Über hoppe-und-schultz.com werden u. a. Kapitalanlagen in Form von Festgeldanlagen und eine Vermögensverwaltung angeboten.

Auf der Internetseite wird damit geworben, dass man seit der Gründung im Jahr 2004 über langjährige Erfahrung und Expertise in der Finanzbranche verfügen würde und die fundierte Kenntnis der Märkte es ermöglichen würde, maßgeschneiderte Lösungen für die Kunden zu entwickeln.

Außerdem wird, insoweit fälschlicherweise, dargestellt, dass die Zertifizierung durch die Bundesanstalt für Finanzdienstleistungsaufsicht (BaFin) ein hohes Maß an Professionalität und Seriosität garantieren würde und man sich darauf verlassen könne, dass man höchsten Standards in der Finanzberatung entspreche.

Eindringliche Warnung vor hoppe-und-schultz.com seitens der BaFin 

Die BaFin hat kürzlich aber einen Warnhinweis veröffentlicht, dass sie gegen die unbekannten Verantwortlichen von hoppe-und-schultz.com ermittelt, da ohne ihre Genehmigung eine Vermögensverwaltung, eigene Aktienfonds, eine Anlageberatung sowie Festgeldanlagen offeriert würden.

Soweit von den Betreibern von hoppe-und-schultz.com behauptet würde, dass man dafür eine Erlaubnis der BaFin habe, ist dies laut BaFin unzutreffend.

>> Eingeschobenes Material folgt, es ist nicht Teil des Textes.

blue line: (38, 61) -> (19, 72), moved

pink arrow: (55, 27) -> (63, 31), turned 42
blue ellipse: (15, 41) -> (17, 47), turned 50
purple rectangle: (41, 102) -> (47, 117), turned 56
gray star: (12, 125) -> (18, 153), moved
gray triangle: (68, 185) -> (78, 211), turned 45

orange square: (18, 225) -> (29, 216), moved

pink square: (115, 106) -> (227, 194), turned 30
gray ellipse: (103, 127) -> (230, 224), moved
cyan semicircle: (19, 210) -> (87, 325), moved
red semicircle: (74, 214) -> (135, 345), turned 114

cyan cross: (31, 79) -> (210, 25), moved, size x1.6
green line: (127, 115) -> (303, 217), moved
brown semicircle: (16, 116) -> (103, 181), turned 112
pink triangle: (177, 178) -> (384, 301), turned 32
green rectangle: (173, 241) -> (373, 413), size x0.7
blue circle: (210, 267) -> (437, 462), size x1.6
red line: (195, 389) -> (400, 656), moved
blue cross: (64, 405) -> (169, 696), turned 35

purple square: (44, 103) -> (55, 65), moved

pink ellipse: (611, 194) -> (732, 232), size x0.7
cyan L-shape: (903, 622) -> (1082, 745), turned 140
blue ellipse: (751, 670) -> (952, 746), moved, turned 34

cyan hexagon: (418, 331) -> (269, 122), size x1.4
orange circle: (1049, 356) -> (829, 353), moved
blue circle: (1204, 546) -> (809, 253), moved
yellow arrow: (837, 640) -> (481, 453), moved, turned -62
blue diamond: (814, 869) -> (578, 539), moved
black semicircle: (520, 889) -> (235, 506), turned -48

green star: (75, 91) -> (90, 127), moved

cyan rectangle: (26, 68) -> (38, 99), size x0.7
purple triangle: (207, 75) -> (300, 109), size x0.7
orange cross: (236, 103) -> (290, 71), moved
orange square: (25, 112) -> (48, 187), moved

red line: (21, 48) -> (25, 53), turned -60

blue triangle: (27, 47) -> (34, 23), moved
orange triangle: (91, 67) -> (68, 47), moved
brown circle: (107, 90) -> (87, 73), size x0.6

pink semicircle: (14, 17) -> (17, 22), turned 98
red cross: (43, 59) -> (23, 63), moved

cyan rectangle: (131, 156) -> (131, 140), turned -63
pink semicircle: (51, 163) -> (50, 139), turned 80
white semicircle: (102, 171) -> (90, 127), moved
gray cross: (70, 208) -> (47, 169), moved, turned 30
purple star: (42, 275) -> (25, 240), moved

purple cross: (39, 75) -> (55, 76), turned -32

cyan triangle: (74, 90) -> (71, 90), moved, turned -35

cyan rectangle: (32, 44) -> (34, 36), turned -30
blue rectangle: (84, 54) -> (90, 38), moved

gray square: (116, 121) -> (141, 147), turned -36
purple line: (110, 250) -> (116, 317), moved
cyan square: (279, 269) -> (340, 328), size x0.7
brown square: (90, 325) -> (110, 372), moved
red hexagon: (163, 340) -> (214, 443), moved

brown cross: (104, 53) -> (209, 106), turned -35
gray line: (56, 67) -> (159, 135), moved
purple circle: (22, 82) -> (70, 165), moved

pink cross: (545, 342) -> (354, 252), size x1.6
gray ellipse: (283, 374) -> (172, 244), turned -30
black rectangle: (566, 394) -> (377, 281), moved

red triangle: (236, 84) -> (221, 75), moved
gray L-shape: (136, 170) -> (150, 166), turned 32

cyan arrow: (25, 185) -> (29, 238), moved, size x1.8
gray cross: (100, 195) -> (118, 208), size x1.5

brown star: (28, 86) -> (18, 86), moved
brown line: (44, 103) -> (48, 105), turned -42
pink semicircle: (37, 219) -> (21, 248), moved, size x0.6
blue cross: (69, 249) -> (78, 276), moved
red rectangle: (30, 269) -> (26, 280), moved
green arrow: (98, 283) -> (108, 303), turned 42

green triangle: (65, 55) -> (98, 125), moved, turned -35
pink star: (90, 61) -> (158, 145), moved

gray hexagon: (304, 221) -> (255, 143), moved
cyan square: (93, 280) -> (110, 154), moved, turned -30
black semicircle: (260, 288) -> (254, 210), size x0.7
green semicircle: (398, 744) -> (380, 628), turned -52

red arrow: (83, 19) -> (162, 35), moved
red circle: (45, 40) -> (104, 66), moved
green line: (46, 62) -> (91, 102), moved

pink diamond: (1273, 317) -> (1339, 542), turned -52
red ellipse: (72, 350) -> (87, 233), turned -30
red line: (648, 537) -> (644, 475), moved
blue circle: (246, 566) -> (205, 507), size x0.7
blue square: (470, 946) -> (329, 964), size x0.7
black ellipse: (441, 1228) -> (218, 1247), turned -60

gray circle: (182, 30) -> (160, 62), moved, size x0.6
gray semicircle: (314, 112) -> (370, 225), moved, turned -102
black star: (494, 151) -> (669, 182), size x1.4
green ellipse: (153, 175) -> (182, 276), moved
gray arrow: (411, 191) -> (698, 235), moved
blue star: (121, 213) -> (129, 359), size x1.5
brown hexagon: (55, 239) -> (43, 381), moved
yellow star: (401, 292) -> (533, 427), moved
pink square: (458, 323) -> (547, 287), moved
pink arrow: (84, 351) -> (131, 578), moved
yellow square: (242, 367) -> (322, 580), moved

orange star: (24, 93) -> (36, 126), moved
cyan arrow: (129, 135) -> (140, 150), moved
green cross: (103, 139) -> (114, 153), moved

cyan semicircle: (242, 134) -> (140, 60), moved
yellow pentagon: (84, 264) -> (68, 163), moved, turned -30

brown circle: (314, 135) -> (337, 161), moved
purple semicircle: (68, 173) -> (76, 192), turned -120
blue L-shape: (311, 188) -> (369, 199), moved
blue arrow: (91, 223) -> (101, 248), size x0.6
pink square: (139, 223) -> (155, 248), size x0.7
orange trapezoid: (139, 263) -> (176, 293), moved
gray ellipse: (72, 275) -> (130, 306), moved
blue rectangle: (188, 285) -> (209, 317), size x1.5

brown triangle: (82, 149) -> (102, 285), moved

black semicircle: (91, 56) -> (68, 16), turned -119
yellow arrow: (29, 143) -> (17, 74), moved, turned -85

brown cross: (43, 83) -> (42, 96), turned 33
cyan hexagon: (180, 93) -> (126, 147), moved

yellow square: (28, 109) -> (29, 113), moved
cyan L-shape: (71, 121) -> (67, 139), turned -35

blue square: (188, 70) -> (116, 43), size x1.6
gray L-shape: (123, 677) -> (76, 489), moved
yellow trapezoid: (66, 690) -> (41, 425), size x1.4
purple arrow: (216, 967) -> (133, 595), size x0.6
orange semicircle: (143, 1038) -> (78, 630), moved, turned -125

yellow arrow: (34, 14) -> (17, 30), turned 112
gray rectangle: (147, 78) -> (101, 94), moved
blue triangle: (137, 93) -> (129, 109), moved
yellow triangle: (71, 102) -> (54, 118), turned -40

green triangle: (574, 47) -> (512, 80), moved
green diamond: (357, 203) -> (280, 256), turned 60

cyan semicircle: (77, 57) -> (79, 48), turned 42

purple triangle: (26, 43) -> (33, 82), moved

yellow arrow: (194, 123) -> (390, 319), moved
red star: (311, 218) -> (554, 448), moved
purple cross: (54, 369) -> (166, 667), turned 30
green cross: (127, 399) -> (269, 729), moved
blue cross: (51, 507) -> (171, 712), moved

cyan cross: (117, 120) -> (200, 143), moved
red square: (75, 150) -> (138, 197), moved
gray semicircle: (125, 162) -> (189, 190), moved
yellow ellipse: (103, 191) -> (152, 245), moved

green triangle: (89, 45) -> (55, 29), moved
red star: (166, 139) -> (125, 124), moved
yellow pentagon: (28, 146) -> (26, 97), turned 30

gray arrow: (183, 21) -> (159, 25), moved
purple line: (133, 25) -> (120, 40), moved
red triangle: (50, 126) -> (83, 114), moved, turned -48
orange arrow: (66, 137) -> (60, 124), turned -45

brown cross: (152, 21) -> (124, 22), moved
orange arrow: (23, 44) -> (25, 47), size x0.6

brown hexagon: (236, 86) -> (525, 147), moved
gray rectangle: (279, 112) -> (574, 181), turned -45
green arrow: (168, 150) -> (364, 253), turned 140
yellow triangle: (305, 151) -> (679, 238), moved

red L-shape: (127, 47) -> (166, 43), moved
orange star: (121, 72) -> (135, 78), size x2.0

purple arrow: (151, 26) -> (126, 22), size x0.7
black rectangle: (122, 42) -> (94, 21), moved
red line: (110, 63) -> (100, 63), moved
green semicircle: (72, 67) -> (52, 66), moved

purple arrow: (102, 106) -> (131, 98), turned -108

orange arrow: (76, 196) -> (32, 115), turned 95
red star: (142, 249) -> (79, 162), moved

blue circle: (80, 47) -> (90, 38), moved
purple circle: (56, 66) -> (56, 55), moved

Festgeldangebote über hoppe-und-schultz.com ohne Erlaubnis der BaFin 

Das Angebot von Festgeldern bedeutet, wenn eine unbedingte Rückzahlung des eingezahlten Kapitals in Aussicht gestellt wird, ein Bank- bzw. Einlagengeschäft nach § 1 Abs. 1 Satz 2 Nr. 1 Kreditwesengesetz (KWG). Dies ist insbesondere der Fall, wenn ein Anleger in der irrigen Annahme einer Einzahlung auf ein Konto leistete, dass es sich dabei um ein Festgeldkonto auf seinem Namen handelt und das Konto aber in Wirklichkeit, da es auf die IBAN und nicht den Namen des Empfängers ankommt, auf den Anbieter der Anlage oder mit ihm verbundene Personen oder Gesellschaften lautet.

Eine dafür nötige Erlaubnis der BaFin haben die Betreiber von hoppe-und-schultz.com nicht.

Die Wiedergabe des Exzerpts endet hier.